Available data:
# # # #
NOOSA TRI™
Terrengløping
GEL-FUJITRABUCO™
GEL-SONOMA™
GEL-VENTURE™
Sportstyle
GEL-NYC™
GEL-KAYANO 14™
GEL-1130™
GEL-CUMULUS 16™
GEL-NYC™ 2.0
# # # #
From top to bottom, reproduce the material exactly.

Answer space:
NOOSA TRI™
Terrengløping
GEL-FUJITRABUCO™
GEL-SONOMA™
GEL-VENTURE™
Sportstyle
GEL-NYC™
GEL-KAYANO 14™
GEL-1130™
GEL-CUMULUS 16™
GEL-NYC™ 2.0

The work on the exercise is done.